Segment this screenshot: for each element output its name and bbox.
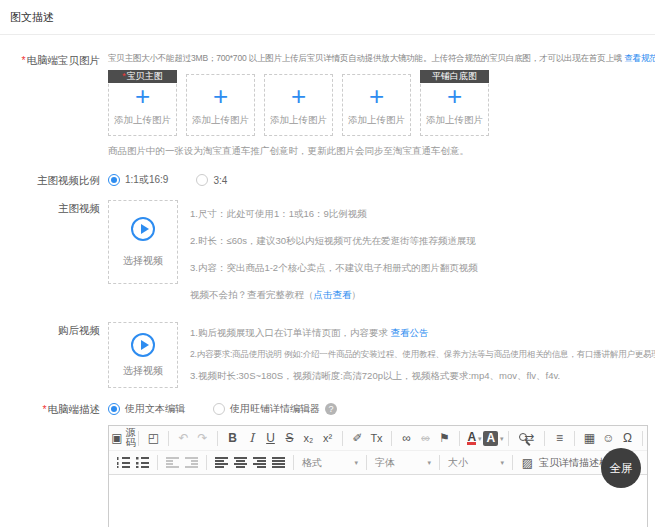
- tutorial-link[interactable]: 点击查看: [314, 289, 352, 300]
- desc-option-text-edit[interactable]: 使用文本编辑: [108, 402, 185, 416]
- toolbar-separator: [544, 431, 545, 446]
- source-code-icon[interactable]: ▣源码: [115, 428, 132, 448]
- main-video-tip-4: 视频不会拍？查看完整教程（点击查看）: [190, 281, 478, 308]
- post-video-tip-2: 2.内容要求:商品使用说明 例如:介绍一件商品的安装过程、使用教程、保养方法等与…: [190, 344, 655, 366]
- fullscreen-button[interactable]: 全屏: [601, 448, 641, 488]
- upload-caption: 添加上传图片: [192, 114, 249, 127]
- bg-color-icon[interactable]: A▾: [485, 428, 502, 448]
- icon-glyph: ✐: [352, 432, 362, 444]
- picker-label: 选择视频: [123, 254, 163, 268]
- radio-unselected-icon: [196, 174, 208, 186]
- align-justify-icon[interactable]: [272, 457, 285, 468]
- outdent-icon[interactable]: [166, 457, 179, 468]
- announcement-link[interactable]: 查看公告: [391, 327, 429, 338]
- italic-icon[interactable]: I: [243, 428, 260, 448]
- toolbar-separator: [217, 431, 218, 446]
- plus-icon: +: [369, 84, 384, 108]
- preview-icon[interactable]: ◰: [145, 428, 162, 448]
- bold-icon[interactable]: B: [224, 428, 241, 448]
- upload-image-box[interactable]: *宝贝主图+添加上传图片: [108, 74, 177, 136]
- icon-glyph: ☺: [602, 432, 614, 444]
- upload-boxes: *宝贝主图+添加上传图片+添加上传图片+添加上传图片+添加上传图片平铺白底图+添…: [108, 74, 655, 136]
- upload-image-box[interactable]: +添加上传图片: [342, 74, 411, 136]
- special-char-icon[interactable]: Ω: [619, 428, 636, 448]
- upload-image-box[interactable]: +添加上传图片: [186, 74, 255, 136]
- toolbar-separator: [512, 455, 513, 470]
- align-right-icon[interactable]: [253, 457, 266, 468]
- toolbar-separator: [642, 431, 643, 446]
- size-select[interactable]: 大小▾: [445, 456, 507, 470]
- remove-format-icon[interactable]: Tx: [368, 428, 385, 448]
- radio-unselected-icon: [213, 403, 225, 415]
- subscript-icon[interactable]: x₂: [300, 428, 317, 448]
- option-label: 3:4: [213, 175, 227, 186]
- ratio-option-1-1-16-9[interactable]: 1:1或16:9: [108, 173, 168, 187]
- superscript-icon[interactable]: x²: [319, 428, 336, 448]
- ratio-option-3-4[interactable]: 3:4: [196, 174, 227, 186]
- editor-content[interactable]: [109, 475, 647, 527]
- product-images-row: *电脑端宝贝图片 宝贝主图大小不能超过3MB；700*700 以上图片上传后宝贝…: [0, 52, 655, 158]
- post-video-tip-3: 3.视频时长:30S~180S，视频清晰度:高清720p以上，视频格式要求:mp…: [190, 365, 655, 387]
- icon-glyph: ↷: [197, 432, 207, 444]
- font-color-icon[interactable]: A▾: [466, 428, 483, 448]
- post-video-picker[interactable]: 选择视频: [108, 322, 178, 388]
- image-icon[interactable]: ▨: [519, 453, 536, 473]
- align-center-icon[interactable]: [234, 457, 247, 468]
- label-text: 电脑端描述: [48, 403, 101, 415]
- plus-icon: +: [447, 84, 462, 108]
- post-video-row: 购后视频 选择视频 1.购后视频展现入口在订单详情页面，内容要求 查看公告 2.…: [0, 322, 655, 388]
- icon-glyph: ⚑: [439, 432, 450, 444]
- icon-glyph: ∞: [421, 432, 430, 444]
- toolbar-separator: [206, 455, 207, 470]
- upload-image-box[interactable]: 平铺白底图+添加上传图片: [420, 74, 489, 136]
- upload-caption: 添加上传图片: [270, 114, 327, 127]
- unlink-icon[interactable]: ∞: [417, 428, 434, 448]
- select-label: 格式: [302, 456, 322, 470]
- icon-glyph: ▨: [522, 457, 533, 469]
- help-icon[interactable]: ?: [325, 403, 337, 415]
- pc-description-row: *电脑端描述 使用文本编辑 使用旺铺详情编辑器 ?: [0, 401, 655, 416]
- link-icon[interactable]: ∞: [398, 428, 415, 448]
- required-asterisk: *: [42, 403, 46, 415]
- table-icon[interactable]: ▦: [581, 428, 598, 448]
- icon-glyph: ≡: [556, 432, 563, 444]
- emoji-icon[interactable]: ☺: [600, 428, 617, 448]
- main-video-picker[interactable]: 选择视频: [108, 200, 178, 284]
- align-left-icon[interactable]: [215, 457, 228, 468]
- format-select[interactable]: 格式▾: [299, 456, 361, 470]
- main-video-tip-2: 2.时长：≤60s，建议30秒以内短视频可优先在爱逛街等推荐频道展现: [190, 227, 478, 254]
- upload-caption: 添加上传图片: [426, 114, 483, 127]
- icon-glyph: A: [467, 431, 476, 445]
- upload-image-box[interactable]: +添加上传图片: [264, 74, 333, 136]
- plus-icon: +: [291, 84, 306, 108]
- anchor-flag-icon[interactable]: ⚑: [436, 428, 453, 448]
- format-painter-icon[interactable]: ✐: [349, 428, 366, 448]
- icon-glyph: Tx: [370, 433, 382, 444]
- toolbar-separator: [391, 431, 392, 446]
- main-video-label: 主图视频: [0, 200, 100, 215]
- tip-text: 1.购后视频展现入口在订单详情页面，内容要求: [190, 327, 391, 338]
- indent-icon[interactable]: [185, 457, 198, 468]
- undo-icon[interactable]: ↶: [175, 428, 192, 448]
- icon-glyph: ▣: [111, 432, 122, 444]
- bullet-list-icon[interactable]: [136, 457, 149, 468]
- radio-selected-icon: [108, 174, 120, 186]
- toolbar-separator: [574, 431, 575, 446]
- redo-icon[interactable]: ↷: [194, 428, 211, 448]
- desc-option-wangpu-editor[interactable]: 使用旺铺详情编辑器 ?: [213, 402, 337, 416]
- icon-glyph: Ω: [623, 432, 632, 444]
- chevron-down-icon: ▾: [354, 459, 358, 467]
- line-style-icon[interactable]: ≡: [551, 428, 568, 448]
- underline-icon[interactable]: U: [262, 428, 279, 448]
- images-note: 商品图片中的一张设为淘宝直通车推广创意时，更新此图片会同步至淘宝直通车创意。: [108, 145, 655, 158]
- upload-caption: 添加上传图片: [348, 114, 405, 127]
- font-select[interactable]: 字体▾: [372, 456, 434, 470]
- play-icon: [131, 217, 155, 241]
- option-label: 使用文本编辑: [125, 402, 185, 416]
- post-video-label: 购后视频: [0, 322, 100, 337]
- ordered-list-icon[interactable]: [117, 457, 130, 468]
- icon-glyph: ↶: [178, 432, 188, 444]
- view-spec-link[interactable]: 查看规范: [624, 53, 655, 63]
- chevron-down-icon: ▾: [500, 435, 504, 442]
- strikethrough-icon[interactable]: S: [281, 428, 298, 448]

------------------------------------

- Task details -
Your task is to copy every line of the entries that contains the string "使用文本编辑".

- Task answer -
- desc-option-text-edit[interactable]: 使用文本编辑: [108, 402, 185, 416]
- pc-description-row: *电脑端描述 使用文本编辑 使用旺铺详情编辑器 ?: [0, 401, 655, 416]
- option-label: 使用文本编辑: [125, 402, 185, 416]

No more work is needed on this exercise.